-- Supplied material follows --

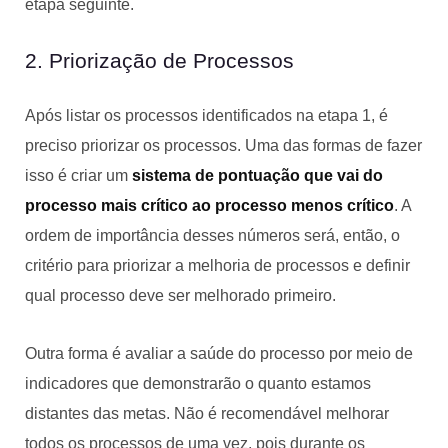
etapa seguinte.
2. Priorização de Processos
Após listar os processos identificados na etapa 1, é
preciso priorizar os processos. Uma das formas de fazer
isso é criar um
sistema de pontuação que vai do
processo mais crítico ao processo menos crítico
. A
ordem de importância desses números será, então, o
critério para priorizar a melhoria de processos e definir
qual processo deve ser melhorado primeiro.
Outra forma é avaliar a saúde do processo por meio de
indicadores que demonstrarão o quanto estamos
distantes das metas. Não é recomendável melhorar
todos os processos de uma vez, pois durante os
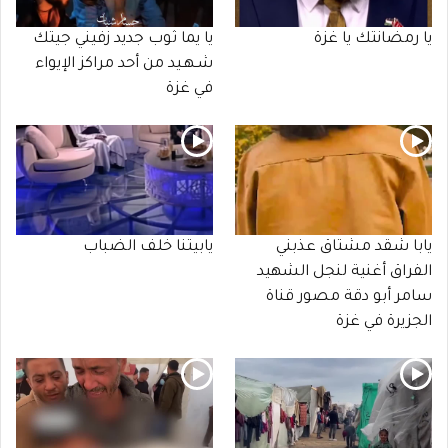
يا رمضانتك يا غزة
يا يما ثوب جديد زفيني جيتك
شـهـيد من أحد مراكز الإيواء
في غزة
يابا شقد مشتاق عذبني
يابيتنا خلف الضباب
الفراق أغنية لنجل الشهيد
سامر أبو دقة مصور قناة
الجزيرة في غزة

-- Supplied material concluded --

## Required work
Leave out the pictures and set down everything else in the entries above exactly.

## Task output
etapa seguinte.
2. Priorização de Processos
Após listar os processos identificados na etapa 1, é
preciso priorizar os processos. Uma das formas de fazer
isso é criar um
sistema de pontuação que vai do
processo mais crítico ao processo menos crítico
. A
ordem de importância desses números será, então, o
critério para priorizar a melhoria de processos e definir
qual processo deve ser melhorado primeiro.
Outra forma é avaliar a saúde do processo por meio de
indicadores que demonstrarão o quanto estamos
distantes das metas. Não é recomendável melhorar
todos os processos de uma vez, pois durante os
يا رمضانتك يا غزة
يا يما ثوب جديد زفيني جيتك
شـهـيد من أحد مراكز الإيواء
في غزة
يابا شقد مشتاق عذبني
يابيتنا خلف الضباب
الفراق أغنية لنجل الشهيد
سامر أبو دقة مصور قناة
الجزيرة في غزة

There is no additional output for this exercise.